Analyzer and statistics generator for text-based conversations. If interested, check out also my related article.
Includes scraper and parser for Facebook conversations.
The scraper retrieves all messages of a specific Facebook conversation and saves them in a JSON file. At this step messages include all fields and attributes as defined by the Facebook response format.
The parser takes as input the result of the scraper and extracts only the textual messages and related attributes, for then saving them to a text file. Such file is used as input for the conversation analyzer.
Conversation format example (based on the current parser):
2012.06.17 15:27:42 SENDER_1 Message text from sender1
2012.06.18 17:27:42 SENDER_2 Message text from sender2
Each of the three components (i.e. scraper, parser, analyzer) can be run separately. The analyzer can be accessed via the main.py script contained in the src folder. It will log a set of basic stats for the overall conversation. Scraper ( conversationScraper.py ) and parser ( conversationParser.py ) are instead inside the util folder.

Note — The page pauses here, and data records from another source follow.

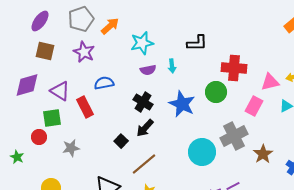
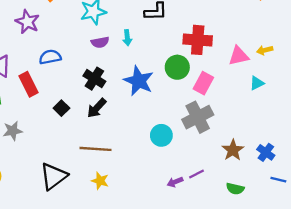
pink rectangle: (254, 106) -> (203, 83), moved
black square: (121, 141) -> (61, 108), moved
cyan circle: (202, 152) -> (161, 135), size x0.7
brown star: (263, 154) -> (233, 150), moved
brown line: (144, 164) -> (96, 149), turned 44

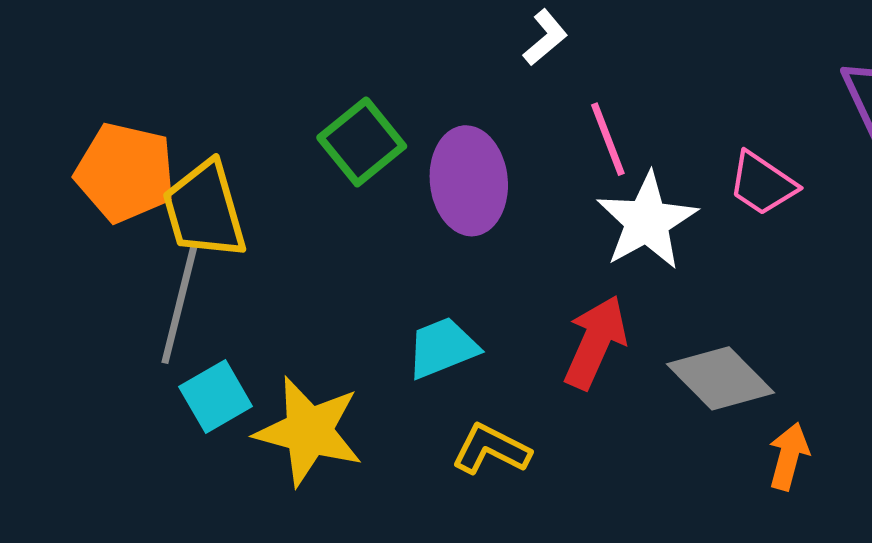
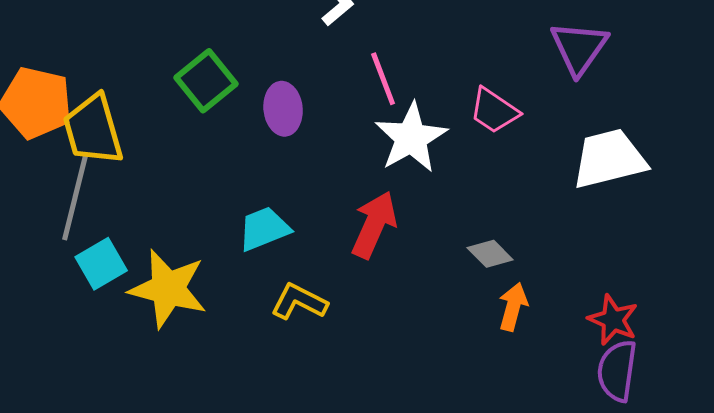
purple ellipse: (469, 181) -> (283, 109), size x0.7
gray diamond: (721, 378) -> (490, 254), moved, size x0.6

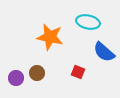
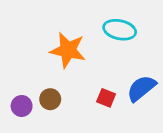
blue semicircle: (104, 52) -> (141, 88), moved, turned 100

For each see the help menu (-h or --help) for a detailed usage description.
Basic configurations for all modules can be managed via the config.ini file. The location of the config file to be used should be passed via --config argument.
The only additional requirement for parser and scraper is the requests package. For the analyzer I used Conda; requirements.txt is the exported environment file. See here for a guide on how to manage Conda environments.
In order to access Facebook conversations the following parameters are required: cookie and fb_dtsg and conversation ID.
Such data can be found via the following procedure:
- Open the desired conversation in a browser
- Check the network traffic via the preferred developer tool or equivalent
- Scroll up in the conversation until a POST request is issued to thread_info.php
- Locate and copy the required parameters: cookie, fb_dtsg and conversation ID
4.1 You can find the conversation ID in a line with this format: messages[user_ids][<conversation_ID>].. or messages[thread_fbids][<conversation_ID>] for group conversations.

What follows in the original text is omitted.